The occasional reviewer who says that it is one-sided is a bit unfair. It is a history of the Crusades from one point of view, as Maalouf says, and as the title makes clear. In writing the book, he says in the introduction, he has deliberately relied almost exclusively on contemporary Arabic sources. Even so, his account is fairly even-handed in that respect. Sometimes he does write as if he is cheering and jeering at the appropriate places in the story, but all even-handed historians, such as Runciman, make it clear that the Crusaders were on the whole a pretty barbaric bunch. Also although Maalouf describes Crusader-Muslim alliances as "bizarre", he makes it clear that as the Crusader kingdoms become stable, they played a role that often cut across religious lines, and few leaders on either side were consistent allies to their co-religionists, nor consistent enemies to those of another faith.

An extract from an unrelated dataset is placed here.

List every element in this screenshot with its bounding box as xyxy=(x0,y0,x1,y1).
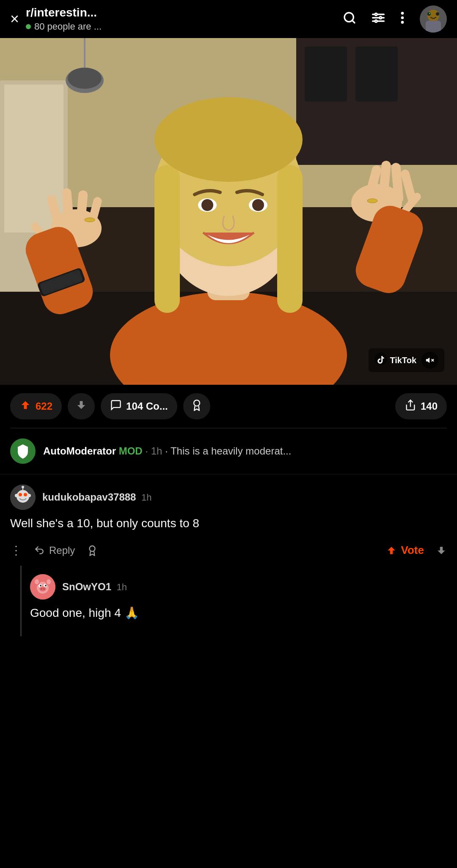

Also, at the end, after detailing the huge amount that the Europeans learnt in science, technology, art, culture, medicine and so on from the Muslim world, he then considers a few things that the Muslim world even at the time could have learnt from the otherwise less advanced west, if they had wished to.

However, the strength of the book doesn't come from its even-handedness. A good history book can be as biased as the writer wants it to be in tone, so long as it is factually accurate. Maalouf's account substantially agrees with (for example) Runciman's history, but fills it out by explaining the debates, the conflicts and the plans that the Muslims had in response to the invasion.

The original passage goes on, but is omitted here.